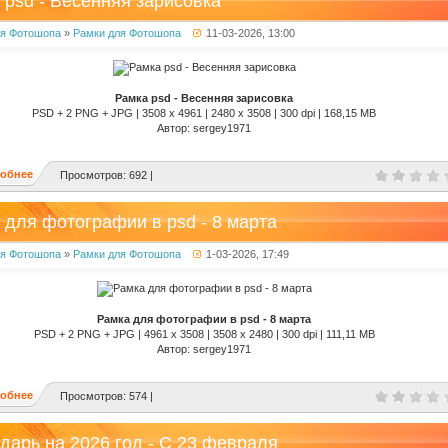
 psd - Весенняя зарисовка
ля Фотошопа
»
Рамки для Фотошопа
11-03-2026, 13:00
Рамка psd - Весенняя зарисовка
PSD + 2 PNG + JPG | 3508 x 4961 | 2480 x 3508 | 300 dpi | 168,15 MB
Автор: sergey1971
обнее
Просмотров: 692 |
 для фотографии в psd - 8 марта
ля Фотошопа
»
Рамки для Фотошопа
1-03-2026, 17:49
Рамка для фотографии в psd - 8 марта
PSD + 2 PNG + JPG | 4961 x 3508 | 3508 x 2480 | 300 dpi | 111,11 MB
Автор: sergey1971
обнее
Просмотров: 574 |
дарь на 2026 год - С 23 февраля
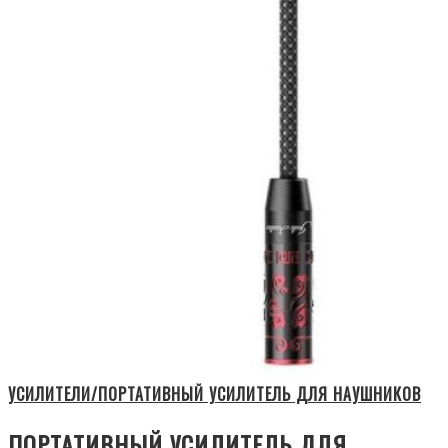
УСИЛИТЕЛИ/ПОРТАТИВНЫЙ УСИЛИТЕЛЬ ДЛЯ НАУШНИКОВ
ПОРТАТИВНЫЙ УСИЛИТЕЛЬ ДЛЯ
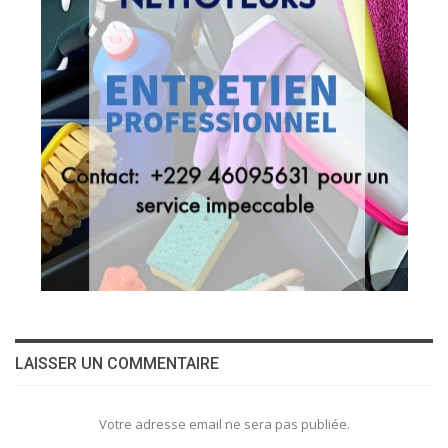
LAISSER UN COMMENTAIRE
Votre adresse email ne sera pas publiée.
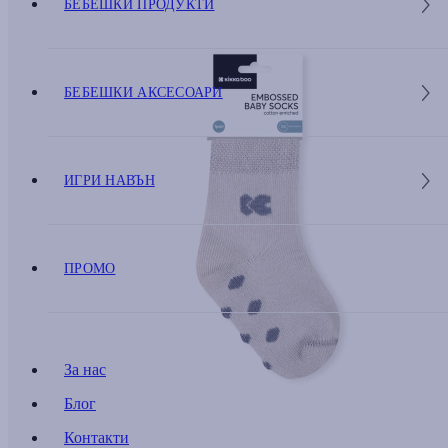
БЕБЕШКИ ПРОДУКТИ
БЕБЕШКИ АКСЕСОАРИ
ИГРИ НАВЪН
ПРОМО
За нас
Блог
Контакти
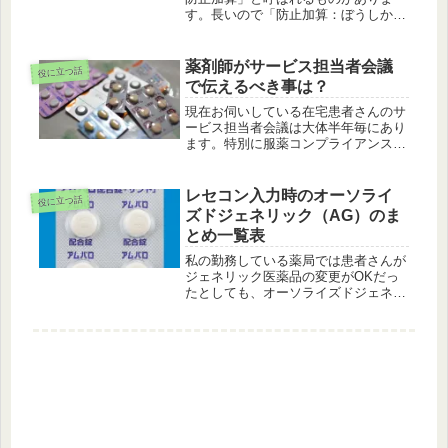
す。長いので「防止加算：ぼうしかさ
ん」と呼んでいる方も多いかもしれま
せん。他院処方のレバミピドが重複し
ていたので疑義紹介をして削除しても
薬剤師がサービス担当者会議
役に立つ話
らった場合に加算を取ると逆に高くな
で伝えるべき事は？
っ...
現在お伺いしている在宅患者さんのサ
ービス担当者会議は大体半年毎にあり
ます。特別に服薬コンプライアンスに
問題がある患者さんではないので、今
回は薬剤師として伝えるべき事はなか
ったのですが、何か役に立てる事、提
レセコン入力時のオーソライ
役に立つ話
案できる事はないかと思い考えてみる
ズドジェネリック（AG）のま
事...
とめ一覧表
私の勤務している薬局では患者さんが
ジェネリック医薬品の変更がOKだっ
たとしても、オーソライズドジェネリ
ック（AG）のみOKの患者さんである
場合があるので、その場合はレセコン
でもAGを選択する必要があります。
オーソライズドジェネリックは、英
語...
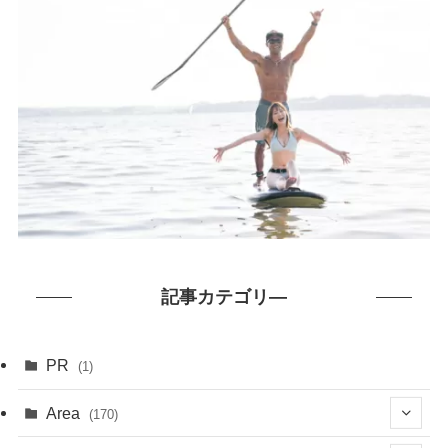
記事カテゴリ―
PR
(1)
Area
(170)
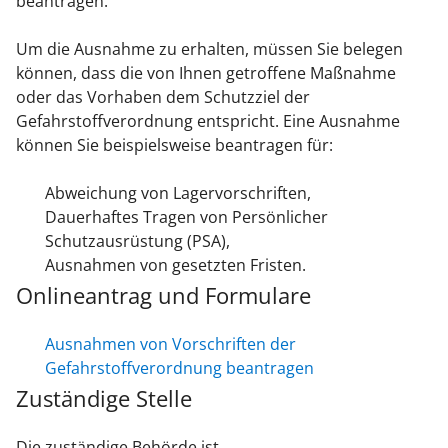
beantragen.
Um die Ausnahme zu erhalten, müssen Sie belegen
können, dass die von Ihnen getroffene Maßnahme
oder das Vorhaben dem Schutzziel der
Gefahrstoffverordnung entspricht. Eine Ausnahme
können Sie beispielsweise beantragen für:
Abweichung von Lagervorschriften,
Dauerhaftes Tragen von Persönlicher
Schutzausrüstung (PSA),
Ausnahmen von gesetzten Fristen.
Onlineantrag und Formulare
Ausnahmen von Vorschriften der
Gefahrstoffverordnung beantragen
Zuständige Stelle
Die zuständige Behörde ist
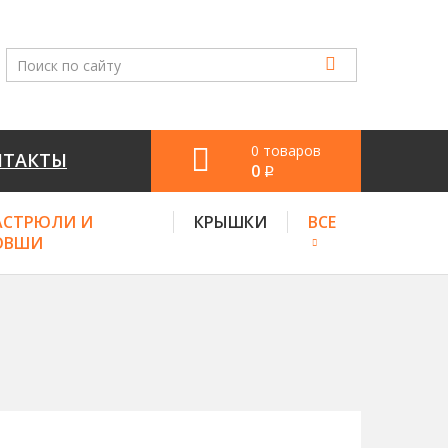
0 товаров
НТАКТЫ
0
q
АСТРЮЛИ И
КРЫШКИ
ВСЕ
ОВШИ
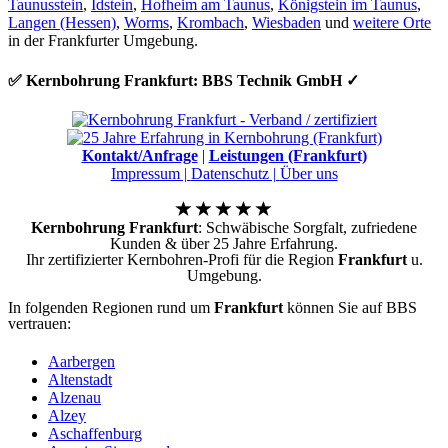
Taunusstein
,
Idstein
,
Hofheim am Taunus
,
Königstein im Taunus
,
Langen (Hessen)
,
Worms
,
Krombach
,
Wiesbaden
und
weitere Orte
in der Frankfurter Umgebung.
✅ Kernbohrung Frankfurt: BBS Technik GmbH ✓
Kontakt/Anfrage
|
Leistungen (Frankfurt)
Impressum |
Datenschutz |
Über uns
Kernbohrung Frankfurt
: Schwäbische Sorgfalt, zufriedene
Kunden & über 25 Jahre Erfahrung.
Ihr zertifizierter Kernbohren-Profi für die Region
Frankfurt
u.
Umgebung.
In folgenden Regionen rund um
Frankfurt
können Sie auf BBS
vertrauen:
Aarbergen
Altenstadt
Alzenau
Alzey
Aschaffenburg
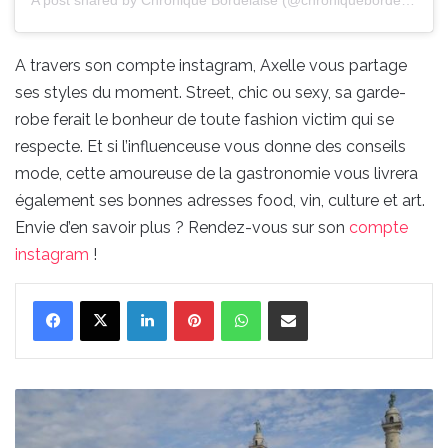
A post shared by Chronique Bordelaise (@chroniquebordelaise)
A travers son compte instagram, Axelle vous partage
ses styles du moment. Street, chic ou sexy, sa garde-
robe ferait le bonheur de toute fashion victim qui se
respecte. Et si l’influenceuse vous donne des conseils
mode, cette amoureuse de la gastronomie vous livrera
également ses bonnes adresses food, vin, culture et art.
Envie d’en savoir plus ? Rendez-vous sur son
compte
instagram
!
Linkedin
Pinterest
WhatsApp
Partager par email
Deux
tentes
de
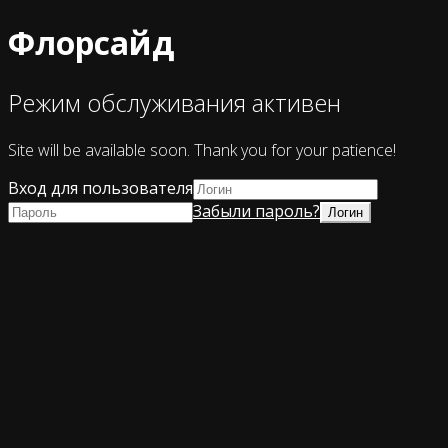
Флорсайд
Режим обслуживания активен
Site will be available soon. Thank you for your patience!
Вход для пользователя
Забыли пароль?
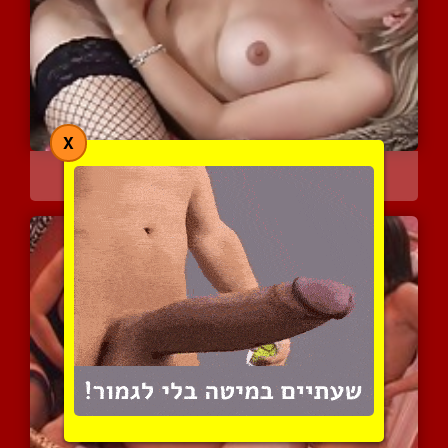
X
שתי בלונדיניות סקסיות וב...
4288 צפיות
|
3 המלצות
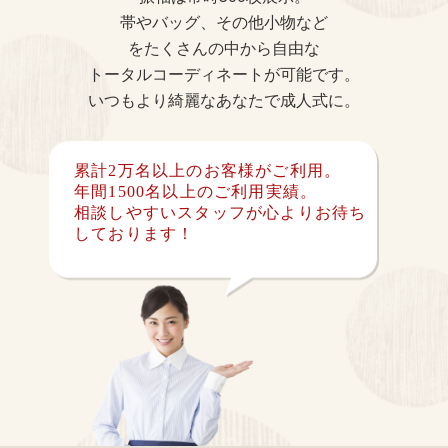
帯やバッグ、その他小物など
をたくさんの中から自由な
トータルコーディネートが可能です。
いつもより綺麗なあなたで成人式に。
累計2万名以上のお客様がご利用。
年間1500名以上のご利用実績。
相談しやすいスタッフが心よりお待ち
しております！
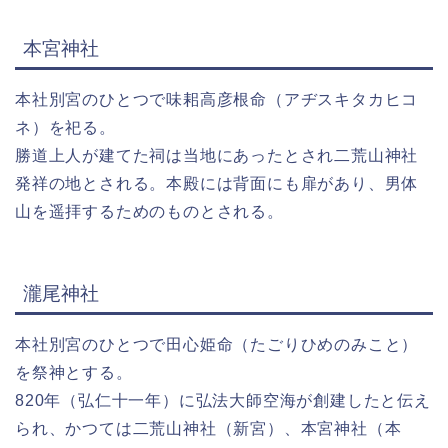
本宮神社
本社別宮のひとつで味耜高彦根命（アヂスキタカヒコ
ネ）を祀る。
勝道上人が建てた祠は当地にあったとされ二荒山神社
発祥の地とされる。本殿には背面にも扉があり、男体
山を遥拝するためのものとされる。
瀧尾神社
本社別宮のひとつで田心姫命（たごりひめのみこと）
を祭神とする。
820年（弘仁十一年）に弘法大師空海が創建したと伝え
られ、かつては二荒山神社（新宮）、本宮神社（本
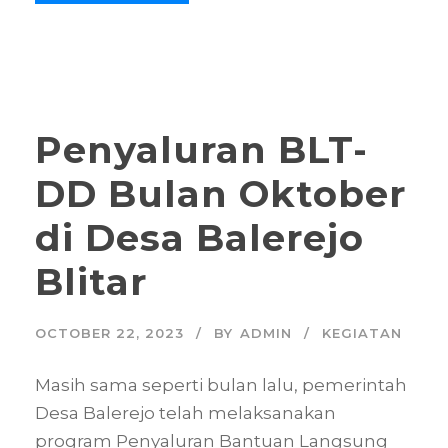
Penyaluran BLT-
DD Bulan Oktober
di Desa Balerejo
Blitar
OCTOBER 22, 2023
BY
ADMIN
KEGIATAN
Masih sama seperti bulan lalu, pemerintah
Desa Balerejo telah melaksanakan
program Penyaluran Bantuan Langsung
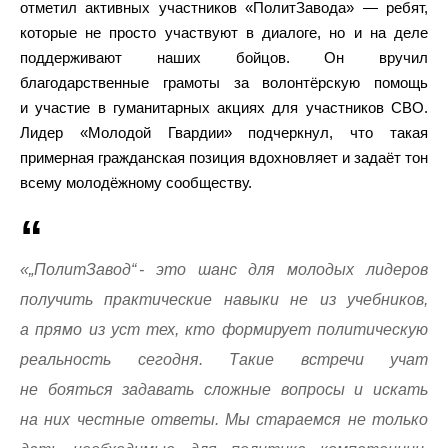
отметил активных участников «ПолитЗавода» — ребят,
которые не просто участвуют в диалоге, но и на деле
поддерживают наших бойцов. Он вручил
благодарственные грамоты за волонтёрскую помощь
и участие в гуманитарных акциях для участников СВО.
Лидер «Молодой Гвардии» подчеркнул, что такая
примерная гражданская позиция вдохновляет и задаёт тон
всему молодёжному сообществу.
«„ПолитЗавод“ - это шанс для молодых лидеров
получить практические навыки не из учебников,
а прямо из уст тех, кто формирует политическую
реальность сегодня. Такие встречи учат
не бояться задавать сложные вопросы и искать
на них честные ответы. Мы стараемся не только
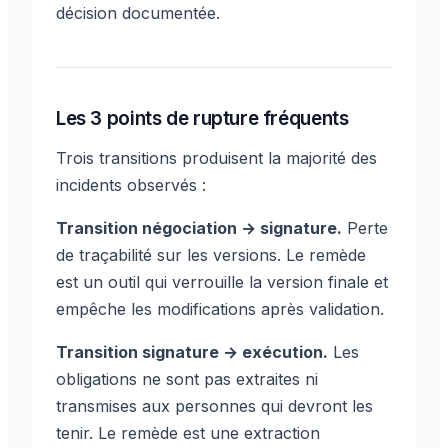
décision documentée.
Les 3 points de rupture fréquents
Trois transitions produisent la majorité des
incidents observés :
Transition négociation → signature.
Perte
de traçabilité sur les versions. Le remède
est un outil qui verrouille la version finale et
empêche les modifications après validation.
Transition signature → exécution.
Les
obligations ne sont pas extraites ni
transmises aux personnes qui devront les
tenir. Le remède est une extraction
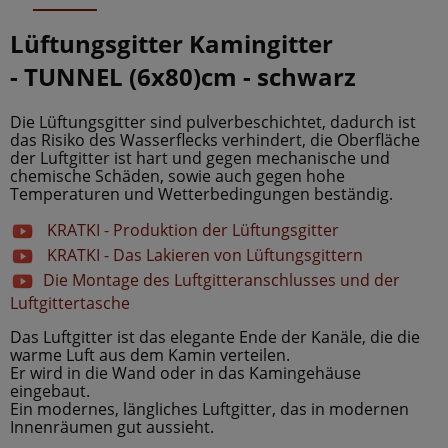
Lüftungsgitter Kamingitter
-
TUNNEL
(6x80)cm
- schwarz
Die Lüftungsgitter sind pulverbeschichtet, dadurch ist
das Risiko des Wasserflecks verhindert, die Oberfläche
der Luftgitter ist hart und gegen mechanische und
chemische Schäden, sowie auch gegen hohe
Temperaturen und Wetterbedingungen beständig.
KRATKI - Produktion der Lüftungsgitter
KRATKI - Das Lakieren von Lüftungsgittern
Die Montage des Luftgitteranschlusses und der
Luftgittertasche
Das Luftgitter ist das elegante Ende der Kanäle, die die
warme Luft aus dem Kamin verteilen.
Er wird in die Wand oder in das Kamingehäuse
eingebaut.
Ein modernes, längliches Luftgitter, das in modernen
Innenräumen gut aussieht.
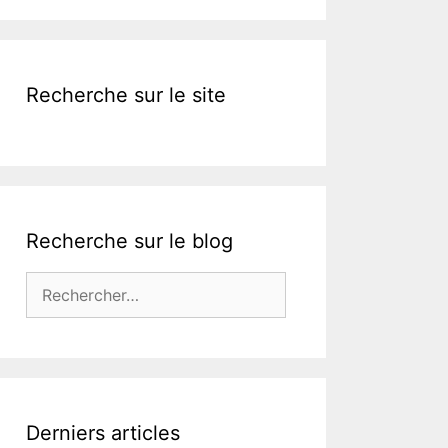
k
Recherche sur le site
Recherche sur le blog
Rechercher :
Derniers articles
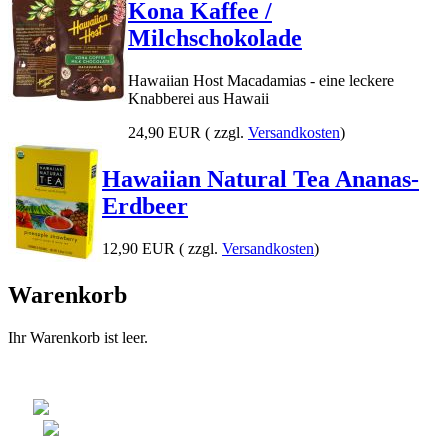
Kona Kaffee /
Milchschokolade
Hawaiian Host Macadamias - eine leckere
Knabberei aus Hawaii
24,90 EUR
( zzgl.
Versandkosten
)
Hawaiian Natural Tea Ananas-
Erdbeer
12,90 EUR
( zzgl.
Versandkosten
)
Warenkorb
Ihr Warenkorb ist leer.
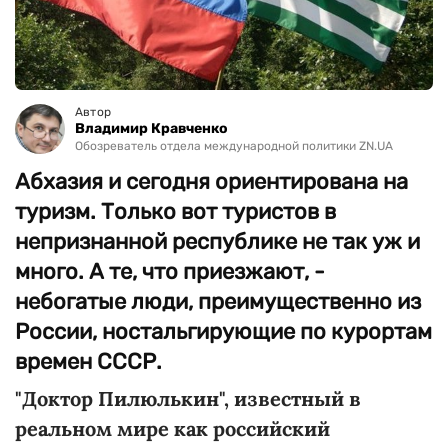
Автор
Владимир Кравченко
Обозреватель отдела международной политики ZN.UA
Абхазия и сегодня ориентирована на
туризм. Только вот туристов в
непризнанной республике не так уж и
много. А те, что приезжают, -
небогатые люди, преимущественно из
России, ностальгирующие по курортам
времен СССР.
"Доктор Пилюлькин", известный в
реальном мире как российский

————————

Task details:
Look through the entries and copy every line in which the string "Penyaluran" appears.

Written solution:
Penyaluran BLT-
program Penyaluran Bantuan Langsung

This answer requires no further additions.